The number of questions being asked on StackOverflow is dropping rapidly Like cutting down a forest without growing new trees, the AI corporations seem to be consuming the natural raw material of their money-making machines faster than it can be replenished.
Natural, human-generated information, be they works of art, or conversations about factual things like how to write software, are the source of training data for Large Language Models (LLMs), which is what people are calling “artificial intelligence” nowadays. LLM shops spend untold millions on curating the information they harvest to ensure this data is strictly human-generated and free of other LLM-generated content. If they do not do this, the non-factual “hallucinations” (fictional content) that these LLMs generate may come to dominate the factual human-made training data, making the answers that the LLMs generate increasingly more prone to hallucination.
The Internet is already so full of LLM-generated content that it has become a major problem for these companies. The new LLMs are more and more often trained on fictional LLM-generated content that passes as factual and human-made, which is rapidly making LLMs less and less accurate as time goes on — a viscous downward spiral.
But it gets worse. Thanks to all of the AI hype, everyone is asking questions of LLMs nowadays and not of other humans. So the source of these LLMs training data, web sites like StackOverflow and Reddit, are now no longer recording as many questions from humans to other humans. If that human-made information disappears, so does the source of natural resources that make it possible to build these LLMs.

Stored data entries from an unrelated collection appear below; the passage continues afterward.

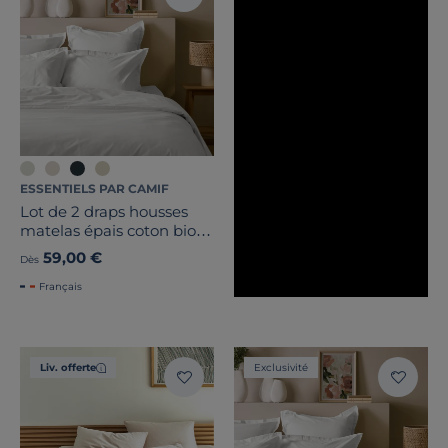
ESSENTIELS PAR CAMIF
Lot de 2 draps housses
matelas épais coton bio
Fil & Sens
59,00 €
Dès
Français
Liv. offerte
Exclusivité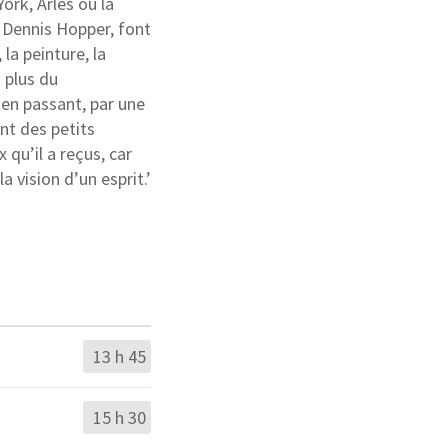
rk, Arles ou la
Dennis Hopper, font
la peinture, la
 plus du
en passant, par une
nt des petits
 qu’il a reçus, car
a vision d’un esprit.’
13 h 45
15 h 30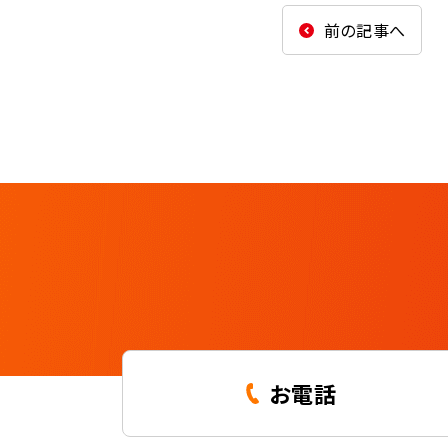
前の記事へ
お電話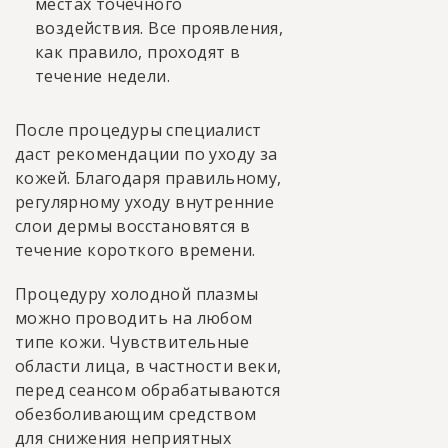
местах точечного
воздействия. Все проявления,
как правило, проходят в
течение недели.
После процедуры специалист
даст рекомендации по уходу за
кожей. Благодаря правильному,
регулярному уходу внутренние
слои дермы восстановятся в
течение короткого времени.
Процедуру холодной плазмы
можно проводить на любом
типе кожи. Чувствительные
области лица, в частности веки,
перед сеансом обрабатываются
обезболивающим средством
для снижения неприятных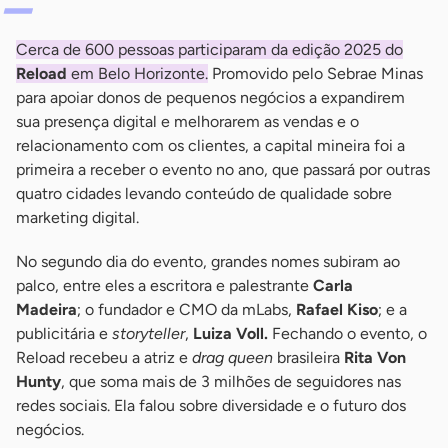
Cerca de 600 pessoas participaram da edição 2025 do
Reload
em Belo Horizonte.
Promovido pelo Sebrae Minas
para apoiar donos de pequenos negócios a expandirem
sua presença digital e melhorarem as vendas e o
relacionamento com os clientes, a capital mineira foi a
primeira a receber o evento no ano, que passará por outras
quatro cidades levando conteúdo de qualidade sobre
marketing digital.
No segundo dia do evento, grandes nomes subiram ao
palco, entre eles a escritora e palestrante
Carla
Madeira
; o fundador e CMO da mLabs,
Rafael Kiso
; e a
publicitária e
storyteller
,
Luiza Voll.
Fechando o evento, o
Reload recebeu a atriz e
drag queen
brasileira
Rita Von
Hunty
, que soma mais de 3 milhões de seguidores nas
redes sociais. Ela falou sobre diversidade e o futuro dos
negócios.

Even worse still, if there are any new innovations in science or technology, unless humans are asking question to the human innovators, the LLMs can’t learn about these things innovations either. Everyone will be stuck in this churning maelstrom of AI “slop,” asking only questions that have asked by millions of others before, and never receiving any true or accurate answers on new technology. And nobody, neither the humans nor the machines, will be learning anything new at all, while the LLMs become more and more prone to hallucinations with each new generation of AI released to the public.
I think we are finally starting to see the real limitations of this LLM technology come into clear view, the rate at which it is innovating is simply not sustainable. Clearly pouring more and more money and energy into scaling up these LLM project will not lead to increased return-on-investment, and will definitely not lead to the “singularity” in which machine intelligence surpasses human intelligence. So how long before the masses finally realize they have been sold nothing but a bill of goods by these AI corporations?